(Exercise materials begins)

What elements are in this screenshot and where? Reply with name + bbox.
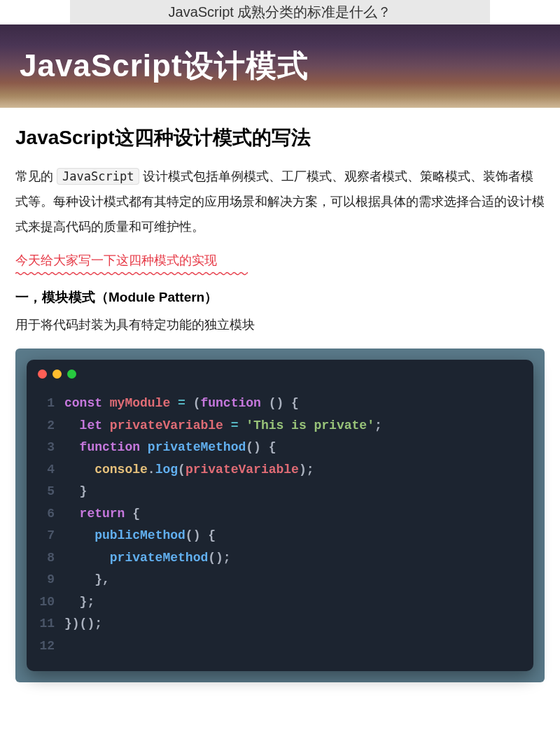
code-area: 123456789101112 const myModule = (functi…: [27, 388, 533, 671]
article-content: JavaScript这四种设计模式的写法 常见的 JavaScript 设计模式…: [0, 108, 560, 699]
highlighted-note: 今天给大家写一下这四种模式的实现: [15, 252, 545, 269]
code-line: },: [64, 569, 382, 591]
article-heading: JavaScript这四种设计模式的写法: [15, 125, 545, 151]
code-line: const myModule = (function () {: [64, 393, 382, 415]
line-number: 9: [39, 569, 55, 591]
wavy-underline-icon: [15, 272, 248, 276]
code-inline-javascript: JavaScript: [57, 168, 139, 185]
line-number: 12: [39, 635, 55, 658]
line-number: 6: [39, 503, 55, 526]
section-description: 用于将代码封装为具有特定功能的独立模块: [15, 316, 545, 333]
para-pre: 常见的: [15, 169, 57, 183]
line-number: 3: [39, 437, 55, 459]
editor-titlebar: [27, 360, 533, 388]
top-question-bar: JavaScript 成熟分类的标准是什么？: [70, 0, 490, 24]
line-number: 1: [39, 393, 55, 415]
code-block-wrapper: 123456789101112 const myModule = (functi…: [15, 349, 545, 682]
hero-title: JavaScript设计模式: [20, 45, 540, 87]
line-number: 5: [39, 481, 55, 503]
line-number: 8: [39, 547, 55, 570]
close-dot-icon: [38, 370, 47, 379]
line-number: 4: [39, 459, 55, 481]
code-line: [64, 635, 382, 658]
code-line: function privateMethod() {: [64, 437, 382, 459]
maximize-dot-icon: [67, 370, 76, 379]
hero-banner: JavaScript设计模式: [0, 24, 560, 108]
code-line: })();: [64, 613, 382, 635]
code-line: };: [64, 591, 382, 614]
code-editor: 123456789101112 const myModule = (functi…: [27, 360, 533, 671]
line-number: 11: [39, 613, 55, 635]
minimize-dot-icon: [52, 370, 62, 379]
code-line: return {: [64, 503, 382, 526]
code-line: console.log(privateVariable);: [64, 459, 382, 481]
code-content: const myModule = (function () { let priv…: [64, 393, 382, 657]
intro-paragraph: 常见的 JavaScript 设计模式包括单例模式、工厂模式、观察者模式、策略模…: [15, 164, 545, 239]
code-line: let privateVariable = 'This is private';: [64, 415, 382, 437]
code-line: privateMethod();: [64, 547, 382, 570]
code-line: publicMethod() {: [64, 525, 382, 547]
line-number: 2: [39, 415, 55, 437]
line-number: 10: [39, 591, 55, 614]
section-title-module-pattern: 一，模块模式（Module Pattern）: [15, 288, 545, 307]
line-number: 7: [39, 525, 55, 547]
line-gutter: 123456789101112: [27, 393, 64, 657]
code-line: }: [64, 481, 382, 503]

(Exercise materials ends)

### Aim of the exercise:
Exclude the images and reproduce the remaining data exactly.

### Reply to the task:
What elements are in this screenshot and where? Reply with name + bbox.
code-area: 123456789101112 const myModule = (functi…: [27, 388, 533, 671]
article-content: JavaScript这四种设计模式的写法 常见的 JavaScript 设计模式…: [0, 108, 560, 699]
highlighted-note: 今天给大家写一下这四种模式的实现: [15, 252, 545, 269]
code-line: },: [64, 569, 382, 591]
article-heading: JavaScript这四种设计模式的写法: [15, 125, 545, 151]
code-line: const myModule = (function () {: [64, 393, 382, 415]
line-number: 9: [39, 569, 55, 591]
wavy-underline-icon: [15, 272, 248, 276]
code-inline-javascript: JavaScript: [57, 168, 139, 185]
line-number: 12: [39, 635, 55, 658]
line-number: 6: [39, 503, 55, 526]
section-description: 用于将代码封装为具有特定功能的独立模块: [15, 316, 545, 333]
para-pre: 常见的: [15, 169, 57, 183]
line-number: 3: [39, 437, 55, 459]
editor-titlebar: [27, 360, 533, 388]
top-question-bar: JavaScript 成熟分类的标准是什么？: [70, 0, 490, 24]
line-number: 1: [39, 393, 55, 415]
code-block-wrapper: 123456789101112 const myModule = (functi…: [15, 349, 545, 682]
hero-title: JavaScript设计模式: [20, 45, 540, 87]
line-number: 5: [39, 481, 55, 503]
line-number: 8: [39, 547, 55, 570]
close-dot-icon: [38, 370, 47, 379]
line-number: 4: [39, 459, 55, 481]
code-line: [64, 635, 382, 658]
code-line: function privateMethod() {: [64, 437, 382, 459]
maximize-dot-icon: [67, 370, 76, 379]
hero-banner: JavaScript设计模式: [0, 24, 560, 108]
code-line: })();: [64, 613, 382, 635]
code-line: };: [64, 591, 382, 614]
code-editor: 123456789101112 const myModule = (functi…: [27, 360, 533, 671]
line-number: 11: [39, 613, 55, 635]
minimize-dot-icon: [52, 370, 62, 379]
code-line: return {: [64, 503, 382, 526]
code-line: console.log(privateVariable);: [64, 459, 382, 481]
code-content: const myModule = (function () { let priv…: [64, 393, 382, 657]
intro-paragraph: 常见的 JavaScript 设计模式包括单例模式、工厂模式、观察者模式、策略模…: [15, 164, 545, 239]
code-line: let privateVariable = 'This is private';: [64, 415, 382, 437]
code-line: privateMethod();: [64, 547, 382, 570]
code-line: publicMethod() {: [64, 525, 382, 547]
line-number: 2: [39, 415, 55, 437]
line-number: 10: [39, 591, 55, 614]
section-title-module-pattern: 一，模块模式（Module Pattern）: [15, 288, 545, 307]
line-number: 7: [39, 525, 55, 547]
line-gutter: 123456789101112: [27, 393, 64, 657]
code-line: }: [64, 481, 382, 503]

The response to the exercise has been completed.